February 21, 2021

Clogging up the pipes of prolificacy


And now for a brief list of things that don’t exist.

Closure, certainty, consistency, consensus, control, cleanness and completeness.

Kind of absurd that they all start with the same letter, right? God bless the absurdity of this mess called life.

But the good news is, in the absence of all of those things, each of us still has the ability to get clarity around our own intentions. That is worth its weight in gold.

Being an entrepreneur taught me this lesson numerous times. Because from a personality standpoint, planning isn’t my thing. Never has been. Structure and routine and ritual, yes, but when it comes to the ideation and execution of projects, planning is both an allergy and a four letter word.

In my experience, my finest work comes from responding to the world from an inner sense of what I’m feeling in a particular creative season of my life, not what was carefully mapped out on document seven months ago.

That’s the power of clarity, and it has never let me down.

What about you? To what degree are you much of a planner? Has that trait been helpful for your work, or has it clogged the pipes of prolificacy?

In many cases, people become addicted to planning because they crave certainty. Which makes total sense. We live in a circus of a world that’s as insane as it is unjust, and as disappointing as it is confusing.

It’s only human to want certainty.

But once you discover that certainty doesn’t actually exist, you have to pick something else. In my experience, you can aim for clarity instead.

My startup founder boss was big on clarity, as he was not a planner by nature either. He used to remind our marketing team, planning too far in advance is a waste of effort, since our reality is only going to change six months from now anyway.

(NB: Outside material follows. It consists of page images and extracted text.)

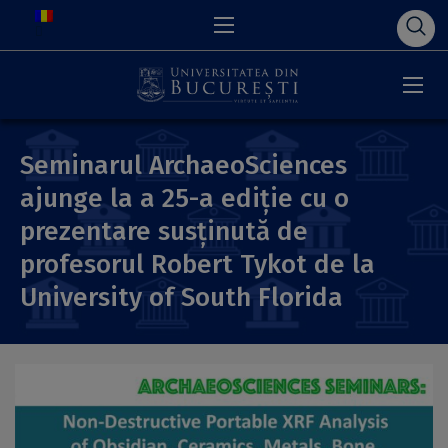
Seminarul ArchaeoSciences
ajunge la a 25-a ediție cu o
prezentare susținută de
profesorul Robert Tykot de la
University of South Florida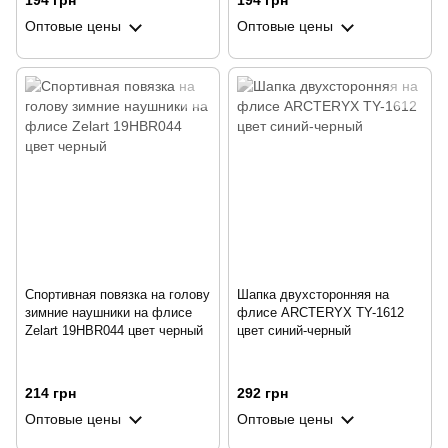
194 грн
194 грн
Оптовые цены
Оптовые цены
Спортивная повязка на голову
Шапка двухсторонняя на
зимние наушники на флисе
флисе ARCTERYX TY-1612
Zelart 19HBR044 цвет черный
цвет синий-черный
214 грн
292 грн
Оптовые цены
Оптовые цены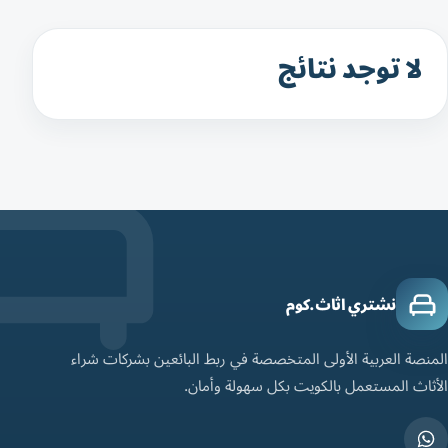
لا توجد نتائج
نشتري اثاث.كوم
المنصة العربية الأولى المتخصصة في ربط البائعين بشركات شراء
الأثاث المستعمل بالكويت بكل سهولة وأمان.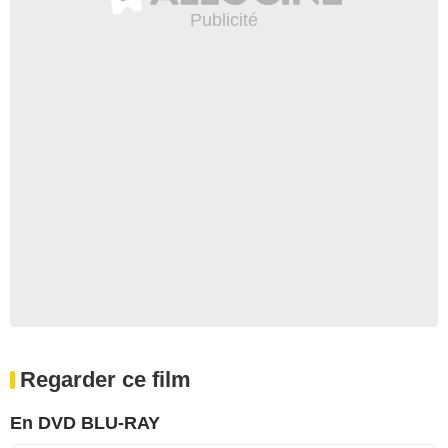
Regarder ce film
En DVD BLU-RAY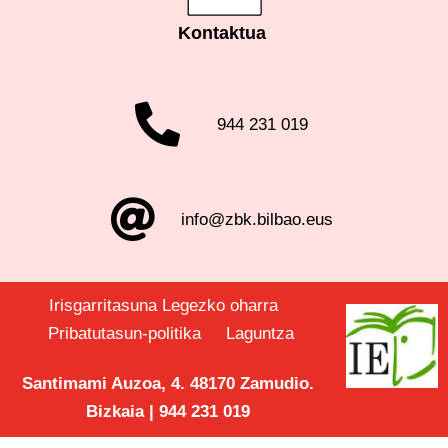
Kontaktua
944 231 019
info@zbk.bilbao.eus
Irisgarritasuna
Legezko oharra
Pribatutasun-politika
Laguntza
Santimami Auzoa, 4. 48170 Zamudio.
Bizkaia | 944 231 019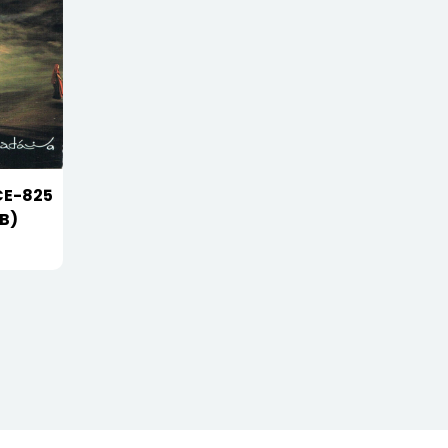
E-825
B)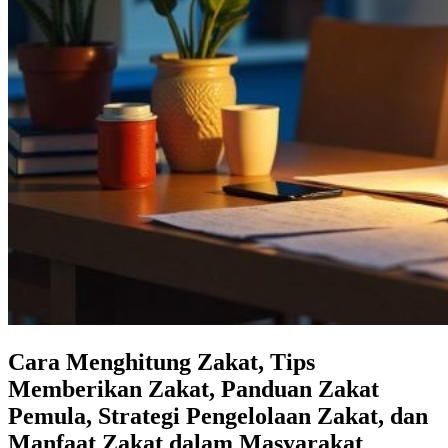
Cara Menghitung Zakat, Tips
Memberikan Zakat, Panduan Zakat
Pemula, Strategi Pengelolaan Zakat, dan
Manfaat Zakat dalam Masyarakat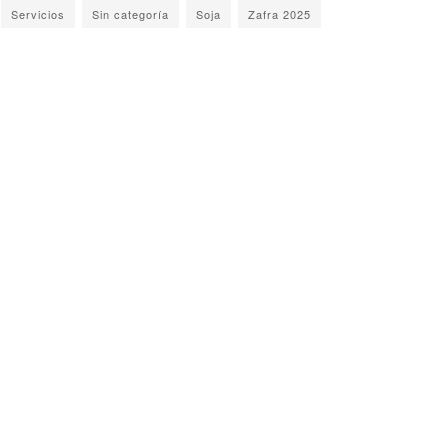
Servicios
Sin categoría
Soja
Zafra 2025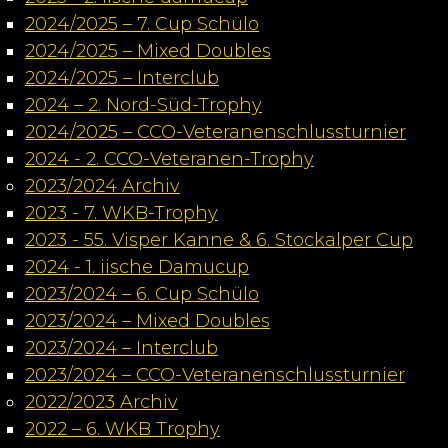
2024/2025 – 7. Cup Schülo
2024/2025 – Mixed Doubles
2024/2025 – Interclub
2024 – 2. Nord-Süd-Trophy
2024/2025 – CCO-Veteranenschlussturnier
2024 - 2. CCO-Veteranen-Trophy
2023/2024 Archiv
2023 - 7. WKB-Trophy
2023 - 55. Visper Kanne & 6. Stockalper Cup
2024 - 1. iische Damucup
2023/2024 – 6. Cup Schülo
2023/2024 – Mixed Doubles
2023/2024 – Interclub
2023/2024 – CCO-Veteranenschlussturnier
2022/2023 Archiv
2022 – 6. WKB Trophy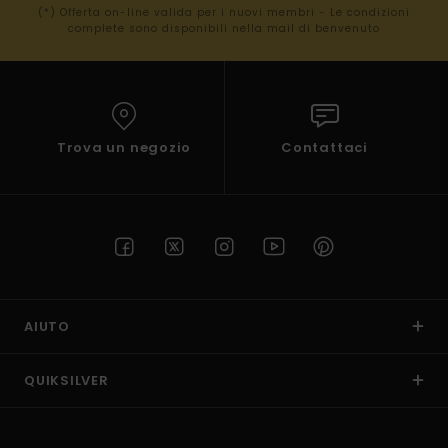
(*) Offerta on-line valida per i nuovi membri - Le condizioni
complete sono disponibili nella mail di benvenuto
Trova un negozio
Contattaci
AIUTO
QUIKSILVER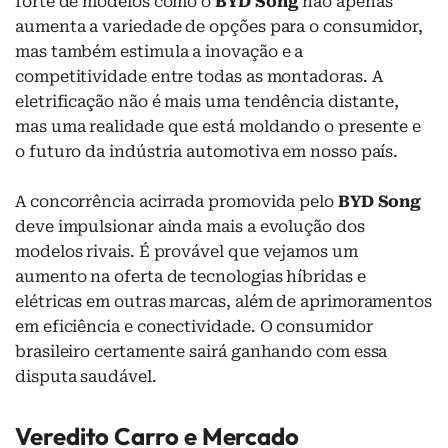
forte de modelos como o
BYD Song
não apenas
aumenta a variedade de opções para o consumidor,
mas também estimula a inovação e a
competitividade entre todas as montadoras. A
eletrificação não é mais uma tendência distante,
mas uma realidade que está moldando o presente e
o futuro da indústria automotiva em nosso país.
A concorrência acirrada promovida pelo
BYD Song
deve impulsionar ainda mais a evolução dos
modelos rivais. É provável que vejamos um
aumento na oferta de tecnologias híbridas e
elétricas em outras marcas, além de aprimoramentos
em eficiência e conectividade. O consumidor
brasileiro certamente sairá ganhando com essa
disputa saudável.
Veredito Carro e Mercado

Sure enough, that change happened multiple times during my tenure at the company. We worked in the travel industry, and it was amazing how a single isolated event, like a viral video of a passenger being forcefully removed from an overbooked airplane, could impact the competitive landscape, stock market, consumer preferences, industry behavior and federal policy.

Overnight our company experienced a public relations nightmare that lasted for months.

So much for all of our clever plans. Good thing we had a crystal clear brand intention to anchor us.

Point being, whether planning is your thing or not, the goal is understanding which moments belong to you, like clarity; and which moments are out of your control, like certainty.

If you’re feeling that creative tug to start something, concert your tug into a clear, directional and specific intention. And then let go of the rest.

Because change is taking place everywhere at every moment, and it’s not interested in how certain you want to feel.

Are you still chasing something that doesn’t exist?